It was the middle of April and we were in lockdown because of the virus. My three children; Britney aged twelve, Molly aged eight, Charlie aged four and my husband, James, had cabin fever, they were running wild because of the lack of structure and normality.

I was tired of trying to plan things for them to do and teaching my children school was harder then I had thought. My husband was working from home but there always seemed less and less work for him to do. I had worked from home since miscarrying our fourth child. I wrote blogs, shorts stories, articles and other things like that.
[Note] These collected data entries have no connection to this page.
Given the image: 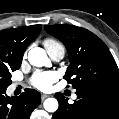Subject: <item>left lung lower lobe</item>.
I'll return each instance as SVG.
<instances>
[{"instance_id": "obj_1", "label": "left lung lower lobe", "mask_w": 119, "mask_h": 119, "mask_svg": "<svg viewBox=\"0 0 119 119\" xmlns=\"http://www.w3.org/2000/svg\"><path fill=\"white\" fill-rule=\"evenodd\" d=\"M73 104L56 93L58 110L52 119H119V91L109 89L77 90Z\"/></svg>"}]
</instances>
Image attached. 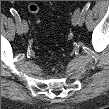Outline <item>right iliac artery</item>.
Here are the masks:
<instances>
[{"label":"right iliac artery","mask_w":109,"mask_h":109,"mask_svg":"<svg viewBox=\"0 0 109 109\" xmlns=\"http://www.w3.org/2000/svg\"><path fill=\"white\" fill-rule=\"evenodd\" d=\"M10 12L15 18L16 25H17V33L22 34L23 28H22V25H21V18L19 16L18 12L14 8H10Z\"/></svg>","instance_id":"1"}]
</instances>
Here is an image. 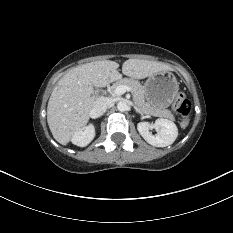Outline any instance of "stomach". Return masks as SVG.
<instances>
[{
  "instance_id": "stomach-1",
  "label": "stomach",
  "mask_w": 233,
  "mask_h": 233,
  "mask_svg": "<svg viewBox=\"0 0 233 233\" xmlns=\"http://www.w3.org/2000/svg\"><path fill=\"white\" fill-rule=\"evenodd\" d=\"M144 90L148 103L162 109L169 107L175 100L179 83L173 73L161 71L147 78Z\"/></svg>"
}]
</instances>
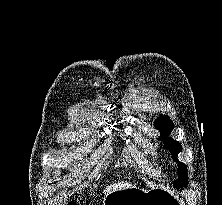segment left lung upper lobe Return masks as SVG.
<instances>
[{
	"label": "left lung upper lobe",
	"instance_id": "1",
	"mask_svg": "<svg viewBox=\"0 0 222 205\" xmlns=\"http://www.w3.org/2000/svg\"><path fill=\"white\" fill-rule=\"evenodd\" d=\"M154 126L161 133L159 140L163 141L165 148L172 152L173 159L178 162L177 155L182 151L181 144L168 137L173 129V122L168 116L164 115L155 120ZM178 175L179 179L173 182L175 187H186L188 182L187 166L184 163L178 162Z\"/></svg>",
	"mask_w": 222,
	"mask_h": 205
}]
</instances>
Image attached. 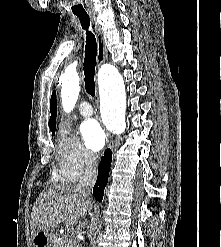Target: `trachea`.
Here are the masks:
<instances>
[{
	"instance_id": "obj_1",
	"label": "trachea",
	"mask_w": 221,
	"mask_h": 247,
	"mask_svg": "<svg viewBox=\"0 0 221 247\" xmlns=\"http://www.w3.org/2000/svg\"><path fill=\"white\" fill-rule=\"evenodd\" d=\"M80 20L81 26L86 30V45H85V58L83 63L84 82L87 93L91 96L95 95V66L97 56L96 38L93 33L88 31L90 26V19L88 15L76 14Z\"/></svg>"
}]
</instances>
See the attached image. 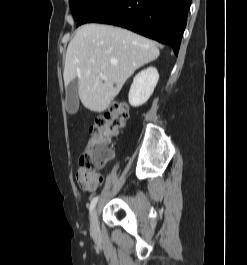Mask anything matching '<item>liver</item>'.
I'll use <instances>...</instances> for the list:
<instances>
[{"instance_id": "1", "label": "liver", "mask_w": 247, "mask_h": 265, "mask_svg": "<svg viewBox=\"0 0 247 265\" xmlns=\"http://www.w3.org/2000/svg\"><path fill=\"white\" fill-rule=\"evenodd\" d=\"M158 56L156 44L145 37L110 25L86 24L67 47L64 84L67 87L76 78L84 107L101 113L136 69ZM100 73L107 80L101 79Z\"/></svg>"}]
</instances>
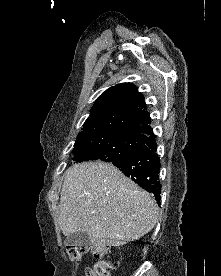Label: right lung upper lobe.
<instances>
[{"mask_svg": "<svg viewBox=\"0 0 221 276\" xmlns=\"http://www.w3.org/2000/svg\"><path fill=\"white\" fill-rule=\"evenodd\" d=\"M150 123L142 94L133 84L121 83L98 97L77 140L114 132L145 138L152 131Z\"/></svg>", "mask_w": 221, "mask_h": 276, "instance_id": "1", "label": "right lung upper lobe"}]
</instances>
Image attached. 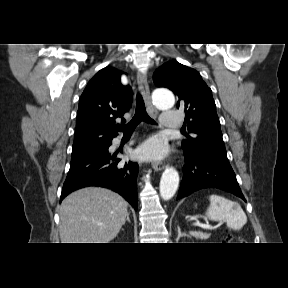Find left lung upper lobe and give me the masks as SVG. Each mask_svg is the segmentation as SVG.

After going through breakfast, I pushed the kids outside to play and with my husband heading off to the study to do his job, I went upstairs to dress. I put on clothes without thinking, going for comfort as no one would see me. There was no reason for going outside today.

Brushing my hair as I stood by the mirror, I realised I had put a Halloween dress on. Orange pumpkins, carved with cute faces grinned back at me from the mirror. Laughing, I went to change but then an idea come to me…. Shrugging and thinking why not, I went downstairs and called the children together.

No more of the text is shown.